Slightly less likely to participate in the labor force
Labor force participation rates in Idaho’s rural counties are marginally lower than in urban counties.
Idaho’s rural counties still are suffering from the job losses caused by the severe recession that began in December 2007. While payroll employment in Idaho’s urban counties in 2015 was 1.4 percent higher than in 2007, payroll employment in the rural counties was 1.3 percent lower – about 6,400 jobs lower.
Many of Idaho’s rural counties have landed in a Catch-22. With fewer young adults in their communities, their populations are likely to dwindle over time. They’ll find it difficult to recruit new businesses to their communities if they don’t have large enough workforces with a variety of skills. But they can’t keep youth who grew up there and attract other working-age adults unless they can offer higher-paying jobs.
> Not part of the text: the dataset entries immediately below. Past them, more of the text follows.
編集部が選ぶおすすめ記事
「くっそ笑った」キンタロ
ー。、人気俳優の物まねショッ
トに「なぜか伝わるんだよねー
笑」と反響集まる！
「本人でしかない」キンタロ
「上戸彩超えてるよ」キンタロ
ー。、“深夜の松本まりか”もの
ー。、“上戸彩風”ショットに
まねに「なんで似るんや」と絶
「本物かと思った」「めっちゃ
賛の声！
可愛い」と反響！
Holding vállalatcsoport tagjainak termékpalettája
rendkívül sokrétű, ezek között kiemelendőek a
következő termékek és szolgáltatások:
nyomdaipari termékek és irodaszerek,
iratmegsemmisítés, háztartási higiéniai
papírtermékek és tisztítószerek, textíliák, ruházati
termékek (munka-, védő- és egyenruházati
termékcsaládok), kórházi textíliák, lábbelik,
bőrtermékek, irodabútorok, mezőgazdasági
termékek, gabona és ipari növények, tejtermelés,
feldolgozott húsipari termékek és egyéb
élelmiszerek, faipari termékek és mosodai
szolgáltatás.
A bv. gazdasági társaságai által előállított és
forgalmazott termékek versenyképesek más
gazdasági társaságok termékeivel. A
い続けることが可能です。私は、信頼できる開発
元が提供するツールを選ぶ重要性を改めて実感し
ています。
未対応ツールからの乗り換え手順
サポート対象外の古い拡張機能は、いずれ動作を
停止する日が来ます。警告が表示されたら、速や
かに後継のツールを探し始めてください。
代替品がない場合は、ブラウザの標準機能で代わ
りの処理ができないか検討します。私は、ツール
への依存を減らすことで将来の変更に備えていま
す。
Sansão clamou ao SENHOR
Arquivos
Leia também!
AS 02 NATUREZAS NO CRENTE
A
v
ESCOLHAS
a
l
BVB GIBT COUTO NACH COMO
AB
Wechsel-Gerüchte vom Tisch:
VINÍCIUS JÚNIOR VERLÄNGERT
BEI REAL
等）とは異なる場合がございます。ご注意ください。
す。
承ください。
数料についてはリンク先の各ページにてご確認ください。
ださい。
If communities can’t break that impasse, they will end up with declining populations, especially youth populations. Many rural communities are already challenged with replacing workers as they retire and finding enough volunteers for community emergency services and local government such as city councils.
With the numbers of young workers declining in many communities, the education and training of youth becomes even more important. Scarcity makes youth an even more precious resource. The future of communities depends on their young people being prepared to take over from the large numbers of baby boomers as they retire from work and from volunteer positions. Remoteness from universities, colleges and professional-technical programs makes it more difficult for rural residents to receive education and training. That makes it even more important for rural school districts to offer meaningful professional-technical programs. But many rural districts are struggling with reduced funding as their enrollments have declined.
Over the past 15 years or so, outreach programs by colleges and the growth of Internet-based college courses have helped rural residents fill some education and training gap. Lack of access to fast broadband in many rural communities makes some of the Internet-based training less useful than it could be.